**WORK REQUEST**:
Retype the records below exactly as they appear, but leave out any pictures.

**MATERIAL FOR THE TASK**:
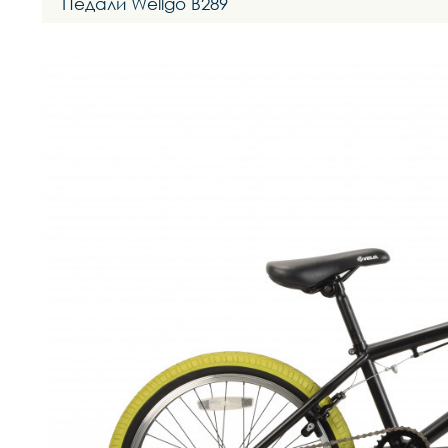
Педали Wellgo B289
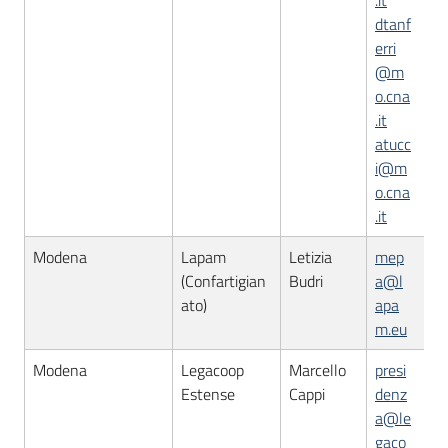
.it
dtanf
erri
@m
o.cna
.it
atucc
i@m
o.cna
.it
Modena
Lapam
Letizia
mep
(Confartigian
Budri
a@l
ato)
apa
m.eu
Modena
Legacoop
Marcello
presi
Estense
Cappi
denz
a@le
gaco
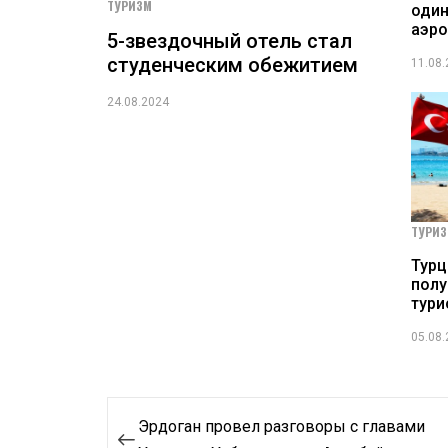
ТУРИЗМ
оди
аэро
5-звездочный отель стал
студенческим обежитием
11.08
24.08.2024
ТУРИ
Турц
полу
тури
05.08
Навигация
Эрдоган провел разговоры с главами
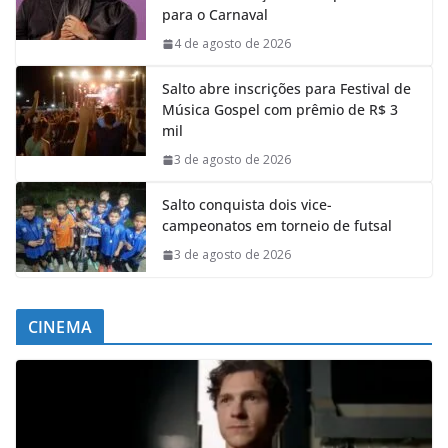
para o Carnaval
4 de agosto de 2026
Salto abre inscrições para Festival de
Música Gospel com prêmio de R$ 3
mil
3 de agosto de 2026
Salto conquista dois vice-
campeonatos em torneio de futsal
3 de agosto de 2026
CINEMA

**YOUR RESPONSE**:
Педали Wellgo B289
.it
dtanf
erri
@m
o.cna
.it
atucc
i@m
o.cna
.it
Modena
Lapam
Letizia
mep
(Confartigian
Budri
a@l
ato)
apa
m.eu
Modena
Legacoop
Marcello
presi
Estense
Cappi
denz
a@le
gaco
ТУРИЗМ
оди
аэро
5-звездочный отель стал
студенческим обежитием
11.08
24.08.2024
ТУРИ
Турц
полу
тури
05.08
Навигация
Эрдоган провел разговоры с главами
para o Carnaval
4 de agosto de 2026
Salto abre inscrições para Festival de
Música Gospel com prêmio de R$ 3
mil
3 de agosto de 2026
Salto conquista dois vice-
campeonatos em torneio de futsal
3 de agosto de 2026
CINEMA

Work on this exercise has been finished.